The following are a few of the more commonly purchased policy riders.
Own Occupation Rider
The Own Occupation rider amends the total disability definition by removing the restriction against working in any gainful occupation. If you cannot perform the duties of your own occupation, you can take a job in a different field and remain eligible for benefits.
Cost of Living Adjustment (COLA) Rider
As time passes, inflation gradually erodes the value of your Disability benefit. Most contracts allow you to compensate for this with the COLA rider. While on claim, this rider would ensure your benefit is increased by an amount equal to the Consumer Price Index or a flat percentage.
First Day Hospitalization Rider
With this rider, benefits will begin from the first day you are hospitalized due to your disabling condition regardless of how long your Waiting Period may be.
Return of Premium (ROP) Rider
For a substantial extra premium, the ROP rider will guarantee a refund of a percentage of your premiums after a pre-determined number of claim free years. A typical example would be for an additional 40% of the premium, the insurer will refund 50% of the premium (including the ROP amount) after being claim free for 8 continuous years. Some contracts will also allow you to receive a refund if you make a claim, but the total benefit paid out was 20% or less of premiums.
Residual Disability Rider
What if your disability doesn’t keep you from working, but does prevent you from putting in as many hours? Many people find that after a disability, it takes time to ease back into work. They can only work part-time at first. During this time, they experience a loss of income.
Residual benefits are designed to make up for a shortfall in income in such instances.
Many insurers now include a “loss of earnings” definition of disability in their basic policies that promises to make up the shortfall between what you earned before you were disabled and after, so as not to penalize policyholders for continuing to work. If your policy doesn’t have residual disability built in, or include a “loss of earnings” definition of disability, you may want to pay the extra premium to have residual disability added as a rider.
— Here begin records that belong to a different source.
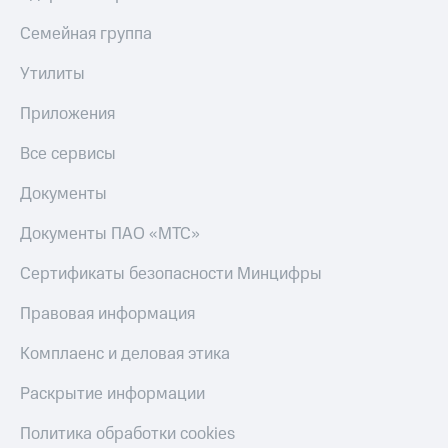
Семейная группа
Утилиты
Приложения
Все сервисы
Документы
Документы ПАО «МТС»
Сертификаты безопасности Минцифры
Правовая информация
Комплаенс и деловая этика
Раскрытие информации
Политика обработки cookies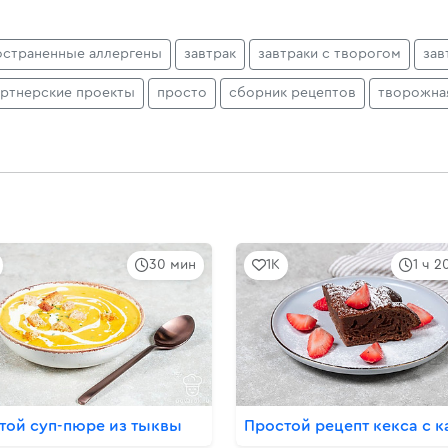
остраненные аллергены
завтрак
завтраки с творогом
зав
артнерские проекты
просто
сборник рецептов
творожная
30 мин
1K
1 ч 2
той суп-пюре из тыквы
Простой рецепт кекса с к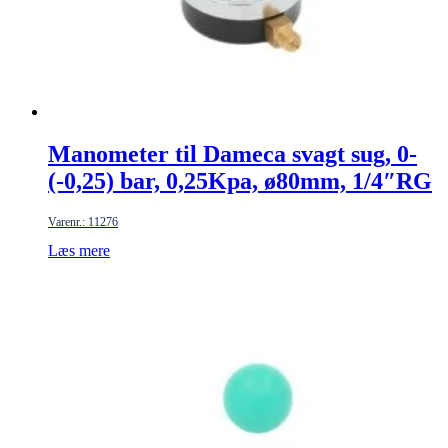
Manometer til Dameca svagt sug, 0-
(-0,25) bar, 0,25Kpa, ø80mm, 1/4″RG
Varenr.: 11276
Læs mere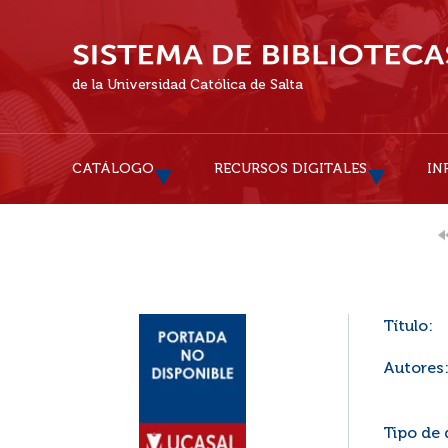
de la Universidad Católica de Salta
CATÁLOGO
RECURSOS DIGITALES
IN
Título:
Autores
Tipo de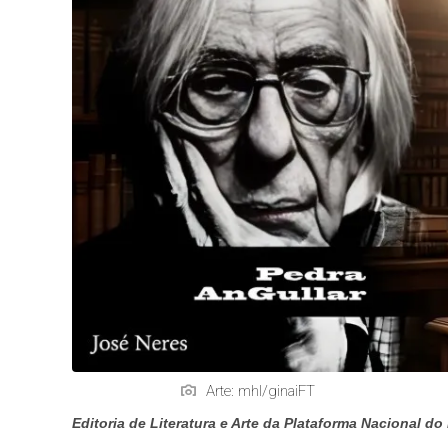
Arte: mhl/ginaiFT
Editoria de Literatura e Arte da Plataforma Nacional d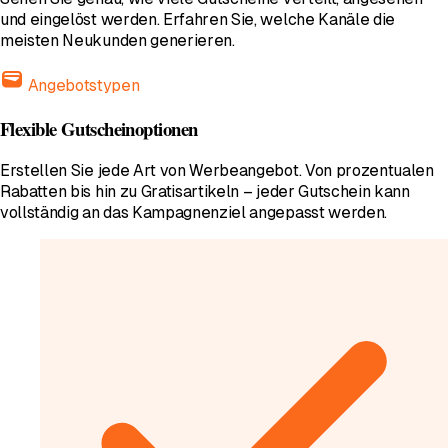
und eingelöst werden. Erfahren Sie, welche Kanäle die
meisten Neukunden generieren.
wallet
Angebotstypen
Flexible Gutscheinoptionen
Erstellen Sie jede Art von Werbeangebot. Von prozentualen
Rabatten bis hin zu Gratisartikeln – jeder Gutschein kann
vollständig an das Kampagnenziel angepasst werden.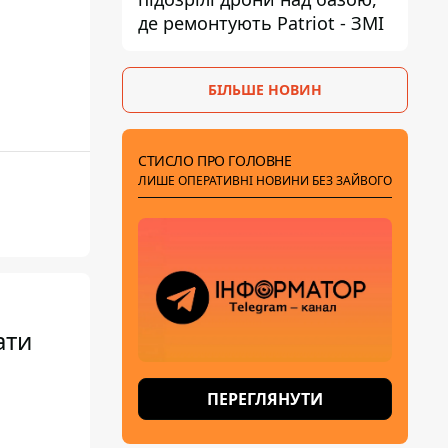
де ремонтують Patriot - ЗМІ
БІЛЬШЕ НОВИН
СТИСЛО ПРО ГОЛОВНЕ
ЛИШЕ ОПЕРАТИВНІ НОВИНИ БЕЗ ЗАЙВОГО
ати
ПЕРЕГЛЯНУТИ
Guaranteed-Increase or Future Increase Option Rider
All first-time disability buyers have to pass medical muster. Though increases in your income may make you want additional coverage in the future, you probably won’t want to undergo a second physical — especially if you’ve acquired an ulcer or a bad back since you bought your policy. A guaranteed-increase option, sometimes called a “guarantee of insurability rider” or “future-increase option,” will help you avoid this hassle.
This rider allows you to purchase additional insurance without providing evidence of good health. You need only provide proof of your income, to ensure that your total insurance amount does not exceed the maximum benefit amount available for that income.